▸ Work instruction
Please report how many lines of the listing hold the word "klasie". Add nothing to the number.

▸ Data shown
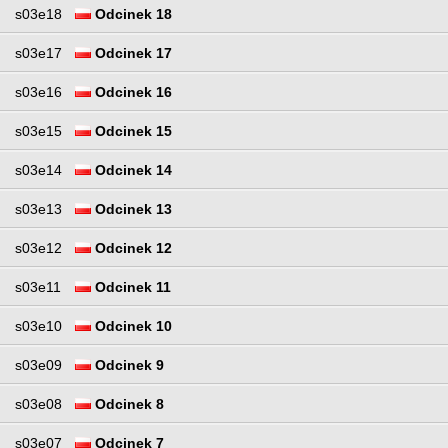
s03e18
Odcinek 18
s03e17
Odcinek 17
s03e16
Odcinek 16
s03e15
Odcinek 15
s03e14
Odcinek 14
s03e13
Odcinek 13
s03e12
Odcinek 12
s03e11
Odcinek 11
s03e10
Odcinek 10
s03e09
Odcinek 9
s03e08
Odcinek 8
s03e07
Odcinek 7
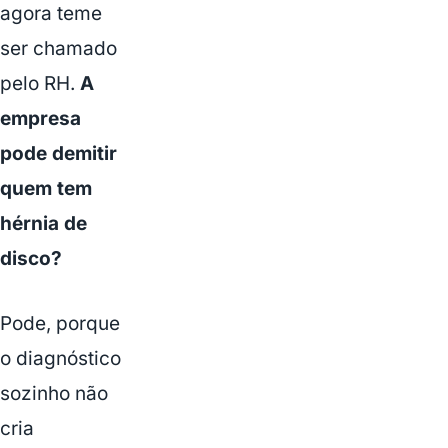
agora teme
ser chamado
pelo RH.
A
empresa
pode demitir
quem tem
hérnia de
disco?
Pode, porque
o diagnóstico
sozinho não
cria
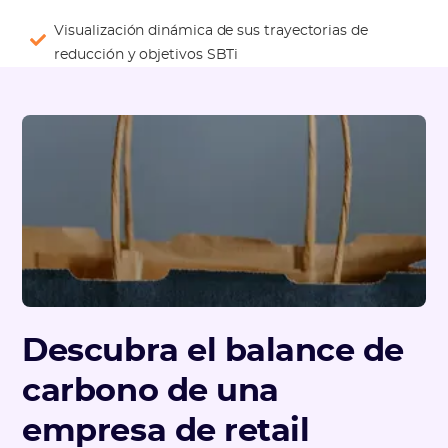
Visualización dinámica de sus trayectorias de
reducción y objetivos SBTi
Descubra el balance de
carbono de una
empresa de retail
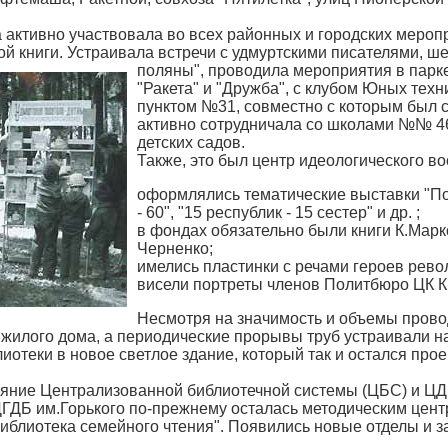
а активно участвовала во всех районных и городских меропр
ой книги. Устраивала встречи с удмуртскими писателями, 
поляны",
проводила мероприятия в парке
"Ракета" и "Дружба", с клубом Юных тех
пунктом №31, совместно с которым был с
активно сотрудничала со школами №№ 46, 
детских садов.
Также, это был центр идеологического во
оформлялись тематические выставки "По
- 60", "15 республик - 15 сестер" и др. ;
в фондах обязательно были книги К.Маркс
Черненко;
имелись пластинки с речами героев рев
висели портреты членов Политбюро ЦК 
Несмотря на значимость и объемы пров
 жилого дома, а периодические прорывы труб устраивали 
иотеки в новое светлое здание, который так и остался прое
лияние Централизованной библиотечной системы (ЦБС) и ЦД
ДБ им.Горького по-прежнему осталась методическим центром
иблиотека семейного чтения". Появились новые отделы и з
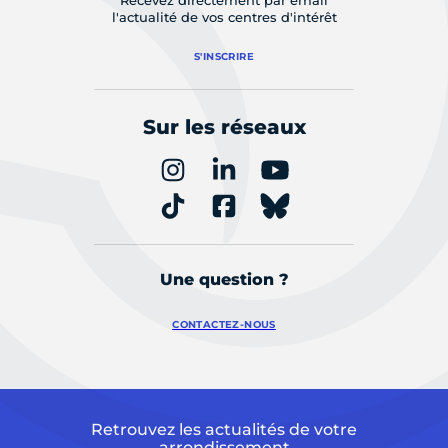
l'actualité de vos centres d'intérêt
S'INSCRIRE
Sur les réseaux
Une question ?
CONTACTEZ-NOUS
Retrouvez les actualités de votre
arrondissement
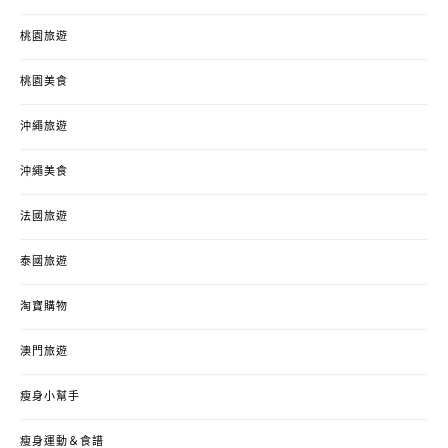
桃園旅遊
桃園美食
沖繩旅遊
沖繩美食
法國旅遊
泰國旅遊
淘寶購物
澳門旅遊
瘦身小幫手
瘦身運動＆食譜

...

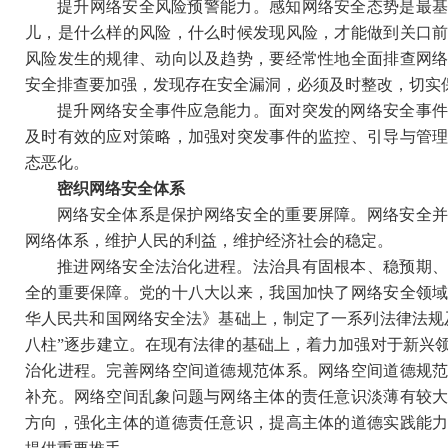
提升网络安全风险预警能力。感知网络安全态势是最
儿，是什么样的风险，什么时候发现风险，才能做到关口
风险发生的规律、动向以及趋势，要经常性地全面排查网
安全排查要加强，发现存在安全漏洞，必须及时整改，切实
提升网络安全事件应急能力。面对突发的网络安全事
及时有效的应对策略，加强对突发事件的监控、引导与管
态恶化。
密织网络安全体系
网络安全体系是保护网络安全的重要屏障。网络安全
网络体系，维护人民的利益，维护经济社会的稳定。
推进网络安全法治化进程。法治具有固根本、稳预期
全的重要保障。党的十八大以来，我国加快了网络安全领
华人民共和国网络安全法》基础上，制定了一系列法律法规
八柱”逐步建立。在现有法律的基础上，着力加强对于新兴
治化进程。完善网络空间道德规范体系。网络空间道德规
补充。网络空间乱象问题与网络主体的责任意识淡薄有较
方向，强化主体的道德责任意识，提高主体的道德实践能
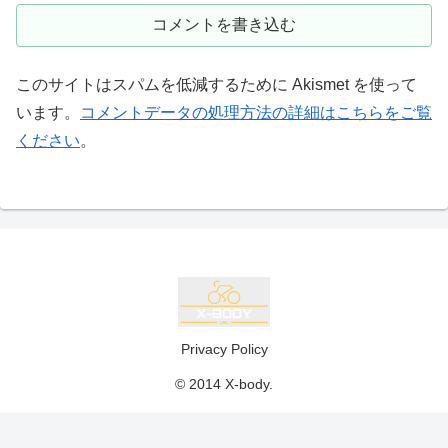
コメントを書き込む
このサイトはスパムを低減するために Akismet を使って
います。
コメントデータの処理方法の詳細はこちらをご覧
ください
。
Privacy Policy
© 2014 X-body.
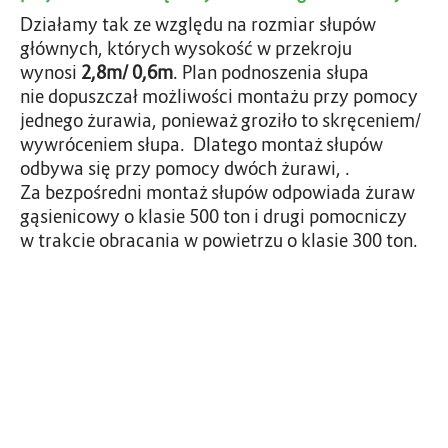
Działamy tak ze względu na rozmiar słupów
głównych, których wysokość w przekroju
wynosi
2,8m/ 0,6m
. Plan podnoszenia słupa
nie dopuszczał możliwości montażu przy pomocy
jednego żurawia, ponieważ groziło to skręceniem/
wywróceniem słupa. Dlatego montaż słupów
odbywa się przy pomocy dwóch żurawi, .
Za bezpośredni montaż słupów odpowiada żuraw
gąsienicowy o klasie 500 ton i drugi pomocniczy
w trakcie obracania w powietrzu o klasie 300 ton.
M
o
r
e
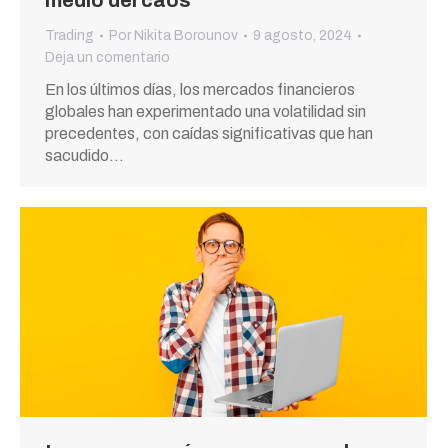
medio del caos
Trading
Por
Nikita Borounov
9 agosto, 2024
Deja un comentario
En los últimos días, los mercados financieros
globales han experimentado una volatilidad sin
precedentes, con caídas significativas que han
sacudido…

▸ Response area
2